>>

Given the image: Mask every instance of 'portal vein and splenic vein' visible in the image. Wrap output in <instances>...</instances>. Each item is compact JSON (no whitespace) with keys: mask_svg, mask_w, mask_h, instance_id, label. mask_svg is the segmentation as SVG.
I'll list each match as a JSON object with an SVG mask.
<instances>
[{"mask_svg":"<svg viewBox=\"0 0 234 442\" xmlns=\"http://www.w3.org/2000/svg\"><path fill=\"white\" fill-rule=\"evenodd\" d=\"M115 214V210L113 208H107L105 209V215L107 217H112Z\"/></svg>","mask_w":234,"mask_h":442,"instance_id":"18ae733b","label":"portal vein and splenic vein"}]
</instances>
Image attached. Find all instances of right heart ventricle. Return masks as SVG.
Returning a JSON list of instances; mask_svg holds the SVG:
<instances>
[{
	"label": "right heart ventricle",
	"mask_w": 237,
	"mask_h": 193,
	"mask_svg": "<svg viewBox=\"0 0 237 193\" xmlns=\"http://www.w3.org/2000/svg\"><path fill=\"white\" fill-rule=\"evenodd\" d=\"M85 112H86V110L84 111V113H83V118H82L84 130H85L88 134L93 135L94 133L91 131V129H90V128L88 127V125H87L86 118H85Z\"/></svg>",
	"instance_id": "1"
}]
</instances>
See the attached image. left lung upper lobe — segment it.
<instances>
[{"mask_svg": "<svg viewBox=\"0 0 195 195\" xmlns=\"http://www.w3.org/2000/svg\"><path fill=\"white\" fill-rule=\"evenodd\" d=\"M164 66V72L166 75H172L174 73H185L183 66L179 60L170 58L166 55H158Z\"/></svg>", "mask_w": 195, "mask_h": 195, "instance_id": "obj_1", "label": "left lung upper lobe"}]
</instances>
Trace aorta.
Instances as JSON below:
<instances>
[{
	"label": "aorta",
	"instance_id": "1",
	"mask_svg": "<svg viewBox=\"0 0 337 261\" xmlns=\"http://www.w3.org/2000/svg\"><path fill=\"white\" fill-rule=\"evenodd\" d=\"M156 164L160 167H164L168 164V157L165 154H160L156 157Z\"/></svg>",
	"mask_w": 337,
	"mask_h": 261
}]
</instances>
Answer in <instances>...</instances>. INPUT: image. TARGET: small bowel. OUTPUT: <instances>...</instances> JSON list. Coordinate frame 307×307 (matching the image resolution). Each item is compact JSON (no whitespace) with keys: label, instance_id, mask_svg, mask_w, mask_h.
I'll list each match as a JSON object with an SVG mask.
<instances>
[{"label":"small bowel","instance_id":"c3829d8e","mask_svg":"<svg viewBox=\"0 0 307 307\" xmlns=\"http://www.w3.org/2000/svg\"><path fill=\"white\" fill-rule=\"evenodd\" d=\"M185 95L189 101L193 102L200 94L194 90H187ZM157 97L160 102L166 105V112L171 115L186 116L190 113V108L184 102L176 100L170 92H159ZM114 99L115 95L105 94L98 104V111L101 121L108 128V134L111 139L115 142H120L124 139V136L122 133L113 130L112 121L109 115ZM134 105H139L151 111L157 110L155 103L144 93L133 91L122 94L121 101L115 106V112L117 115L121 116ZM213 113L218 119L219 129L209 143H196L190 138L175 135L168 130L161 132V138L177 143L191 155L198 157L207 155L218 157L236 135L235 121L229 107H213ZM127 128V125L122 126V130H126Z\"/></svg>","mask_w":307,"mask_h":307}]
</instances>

<<

TASK PROMPT: Repeat the whole listing word for word.

YOUR SOLUTION:
Given the image: Mask every instance of 'portal vein and splenic vein' visible in the image. Wrap output in <instances>...</instances>. Each item is compact JSON (no whitespace) with keys: mask_svg, mask_w, mask_h, instance_id, label. mask_svg is the segmentation as SVG.
I'll list each match as a JSON object with an SVG mask.
<instances>
[{"mask_svg":"<svg viewBox=\"0 0 234 442\" xmlns=\"http://www.w3.org/2000/svg\"><path fill=\"white\" fill-rule=\"evenodd\" d=\"M115 214V210L113 208H107L105 209V215L107 217H112Z\"/></svg>","mask_w":234,"mask_h":442,"instance_id":"18ae733b","label":"portal vein and splenic vein"}]
</instances>
Image attached. Find all instances of right heart ventricle. Return masks as SVG.
Returning a JSON list of instances; mask_svg holds the SVG:
<instances>
[{
	"label": "right heart ventricle",
	"mask_w": 237,
	"mask_h": 193,
	"mask_svg": "<svg viewBox=\"0 0 237 193\" xmlns=\"http://www.w3.org/2000/svg\"><path fill=\"white\" fill-rule=\"evenodd\" d=\"M85 112H86V110L84 111V113H83V118H82L84 130H85L88 134L93 135L94 133L91 131V129H90V128L88 127V125H87L86 118H85Z\"/></svg>",
	"instance_id": "1"
}]
</instances>
See the attached image. left lung upper lobe — segment it.
<instances>
[{"mask_svg": "<svg viewBox=\"0 0 195 195\" xmlns=\"http://www.w3.org/2000/svg\"><path fill=\"white\" fill-rule=\"evenodd\" d=\"M164 66V72L166 75H172L174 73H185L183 66L179 60L170 58L166 55H158Z\"/></svg>", "mask_w": 195, "mask_h": 195, "instance_id": "obj_1", "label": "left lung upper lobe"}]
</instances>
Trace aorta.
Instances as JSON below:
<instances>
[{
	"label": "aorta",
	"instance_id": "1",
	"mask_svg": "<svg viewBox=\"0 0 337 261\" xmlns=\"http://www.w3.org/2000/svg\"><path fill=\"white\" fill-rule=\"evenodd\" d=\"M156 164L160 167H164L168 164V157L165 154H160L156 157Z\"/></svg>",
	"mask_w": 337,
	"mask_h": 261
}]
</instances>
Answer in <instances>...</instances>. INPUT: image. TARGET: small bowel. OUTPUT: <instances>...</instances> JSON list. Coordinate frame 307×307 (matching the image resolution). Each item is compact JSON (no whitespace) with keys: label, instance_id, mask_svg, mask_w, mask_h.
I'll list each match as a JSON object with an SVG mask.
<instances>
[{"label":"small bowel","instance_id":"c3829d8e","mask_svg":"<svg viewBox=\"0 0 307 307\" xmlns=\"http://www.w3.org/2000/svg\"><path fill=\"white\" fill-rule=\"evenodd\" d=\"M185 95L189 101L193 102L200 94L194 90H187ZM157 97L160 102L166 105V112L171 115L186 116L190 113V108L184 102L176 100L170 92H159ZM114 99L115 95L105 94L98 104V111L101 121L108 128V134L111 139L115 142H120L124 139V136L122 133L113 130L112 121L109 115ZM134 105H139L151 111L157 110L155 103L144 93L133 91L122 94L121 101L115 106V112L117 115L121 116ZM213 113L218 119L219 129L209 143H196L190 138L175 135L168 130L161 132V138L177 143L191 155L198 157L207 155L218 157L236 135L235 121L229 107H213ZM127 128V125L122 126V130H126Z\"/></svg>","mask_w":307,"mask_h":307}]
</instances>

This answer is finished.